Se existe uma salvação para o jornalismo, ou seja, se essa atividade profissional pode ainda trazer algo de bom e útil para a sociedade (a chamada “grande mídia” é certo que já não é capaz disso), ela — a salvação — está na sabedoria. 

Um jornalista, um indivíduo, talvez você que me lê, pode resgatar o verdadeiro sentido dessa profissão hoje tão justificadamente detestada e obter com isso uma autonomia, uma liberdade, que lhe permita pairar sobre o caos informativo em que vivemos. Já a grande imprensa é, não só no Brasil, mas em todo o mundo ocidental, uma das principais causas desse mesmo caos.

A crise do mundo moderno é visível e abrangente — e suas raízes e consequências já foram tratadas de forma sublime por homens como o Pe. Leonel Franca, Olavo de Carvalho, Mário Ferreira dos Santos, Monir Nasser, Louis Lavelle, C.S. Lewis, G.K. Chesterton, Ortega y Gasset, entre outros. 

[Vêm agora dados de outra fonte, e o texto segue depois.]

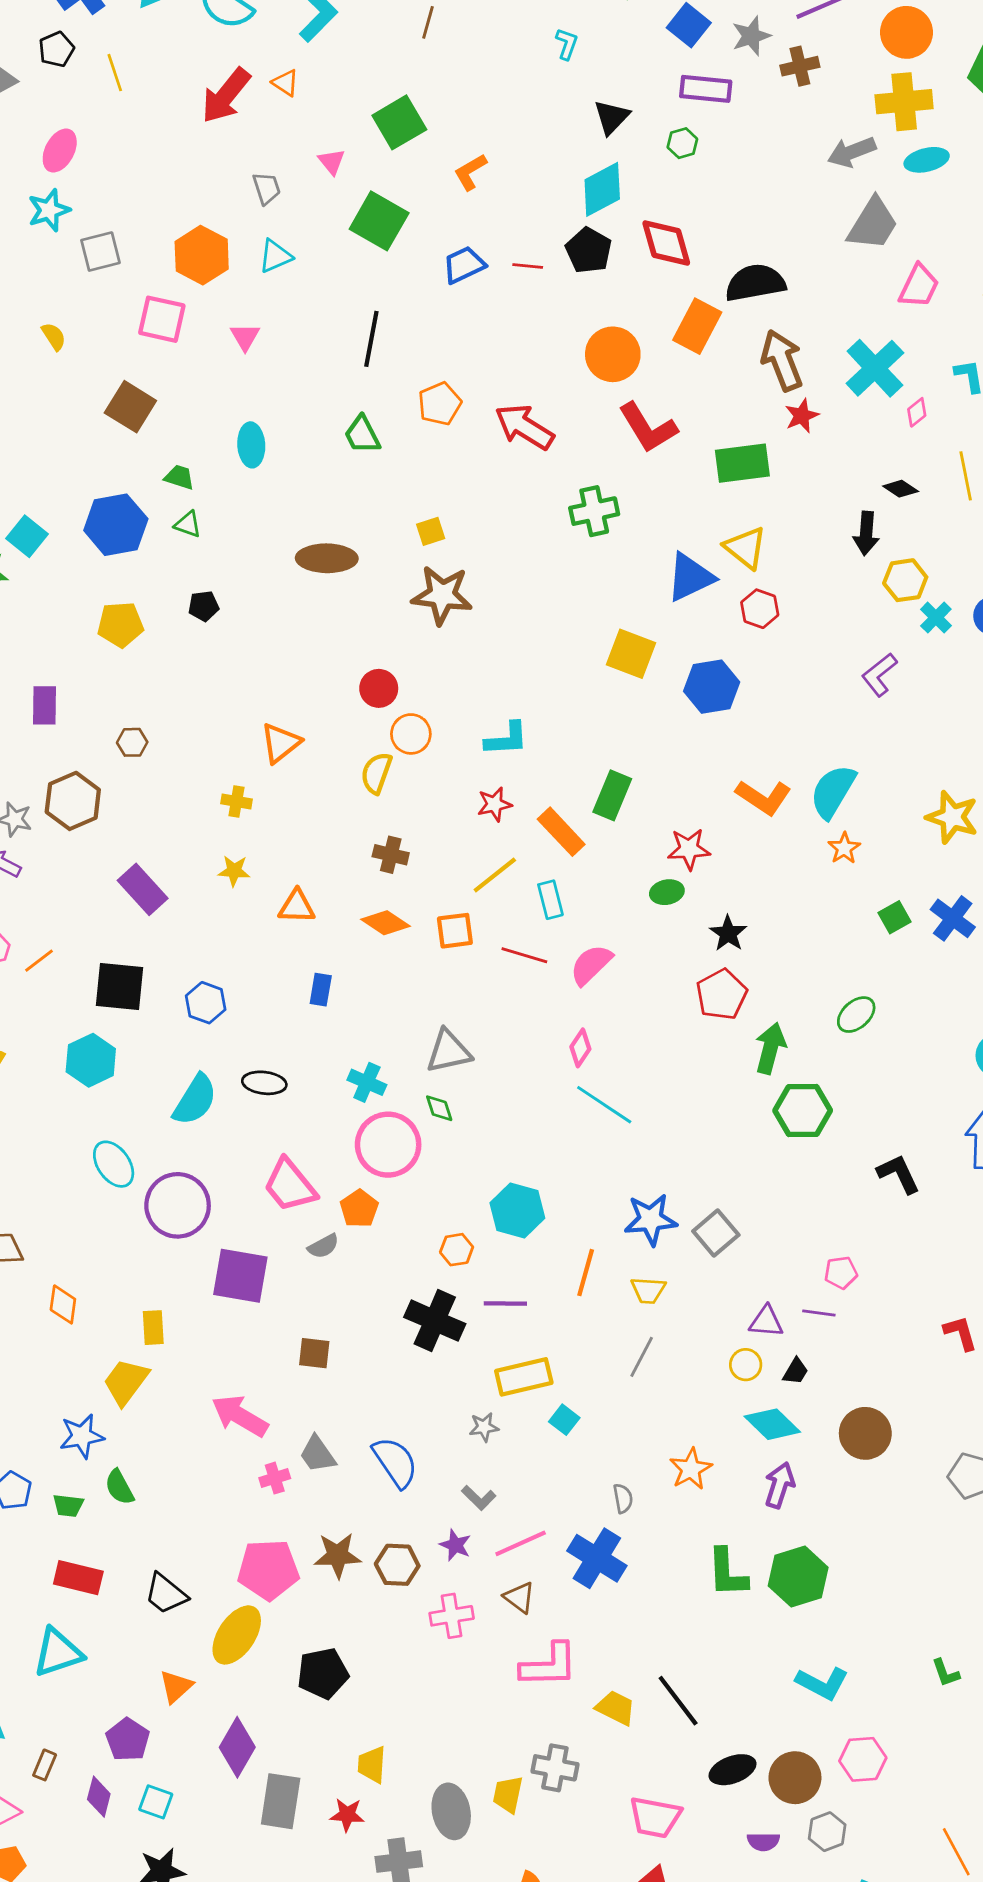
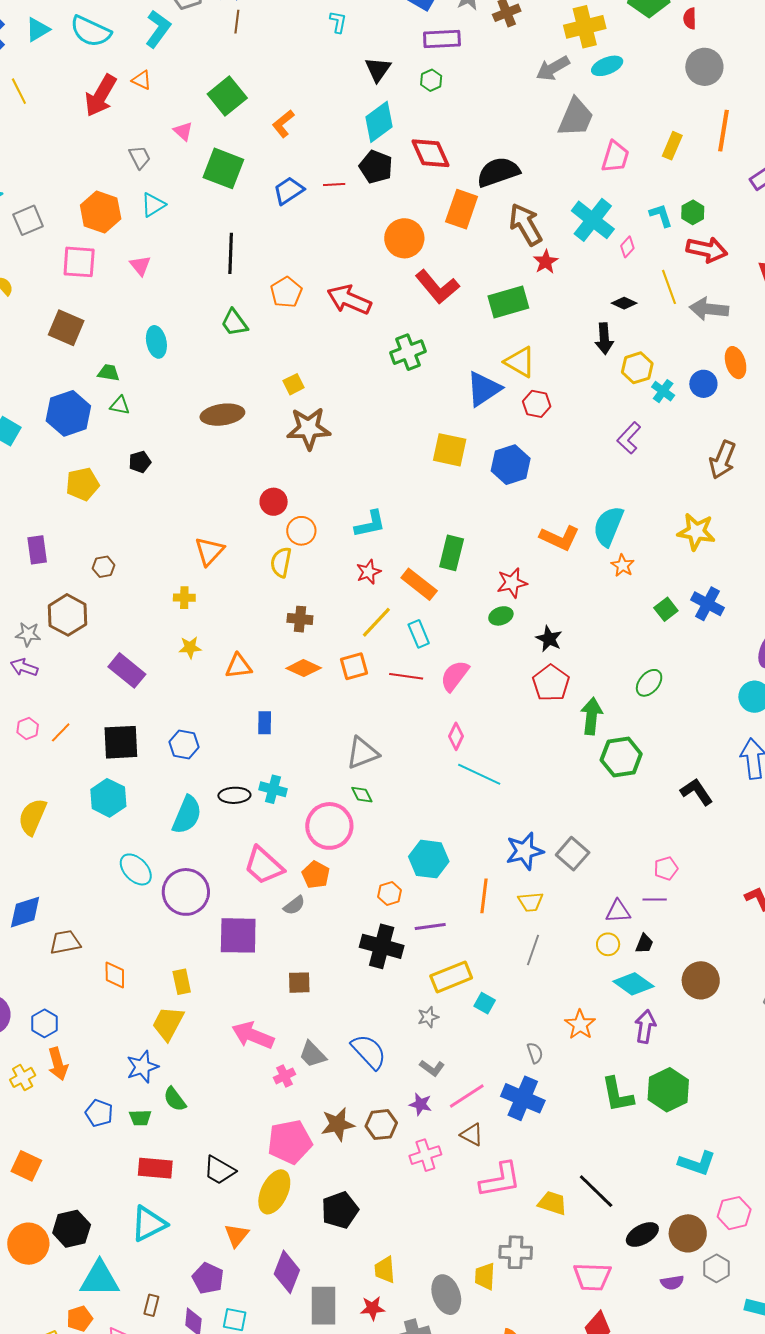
cyan cross: (367, 1082) -> (273, 789), moved

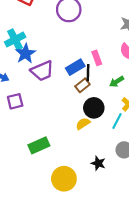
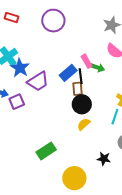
green arrow: (117, 82) -> (98, 68), moved, turned -120
brown rectangle: (82, 85) -> (77, 89), turned -48
purple square: (15, 101) -> (17, 102), moved
black circle: (94, 108) -> (82, 104), moved

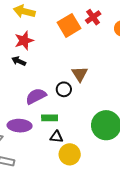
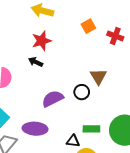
red cross: (93, 17) -> (115, 36), moved, turned -35
orange square: (69, 25) -> (88, 26), size x0.6
green rectangle: (50, 118) -> (91, 129), moved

Num resumo bem simplificado — já que esse não é o assunto deste artigo —, a crise é resultado de uma visão fragmentária do ser humano, que vem desde os gnósticos da Grécia Antiga e que começou a ser maiormente disseminada no início do século XIV (final da Idade Média). A “evolução” da ciência deu ao homem a ilusão de que podia ele próprio, ao dominar a natureza (considerada “má, fruto de um deus mau”), ser dono do seu destino — e viver muito melhor sem as “amarras” da religião ou do conhecimento tradicionais.

A “religião” de hoje se chama Positivismo.

O homem perdeu as ligações que tinha com o Céu, com a História e com o seu próprio coração. Em uma palavra, perdeu sua alma, numa automutilação desastrosa, perdendo assim seu único órgão capaz de aderir à verdadeira existência, que é aquela consciente de que tem um princípio e uma finalidade — e portanto tem um sentido. 

Resumida a corpo e mente, a vida moderna é agora uma tentativa de encontrar maneiras de garantir o conforto de um e o alívio da outra. Todas as ciências — exatas, sociais ou psicossociais — foram direcionadas na busca desses dois propósitos. Só o que encontram, porém, são alívios momentâneos para uma angústia permanente, pois não há conforto, bem material, droga ou prazer que preencham o vazio deixado em um corpo-mente alijado de alma.

Natureza intelectual

Ora, o jornalista, assim como todos os outros profissionais, é vítima das mazelas desta época (a decadência da inteligência é observável em praticamente todas as atividades humanas, por mais que o progresso material possa dar a impressão do contrário). 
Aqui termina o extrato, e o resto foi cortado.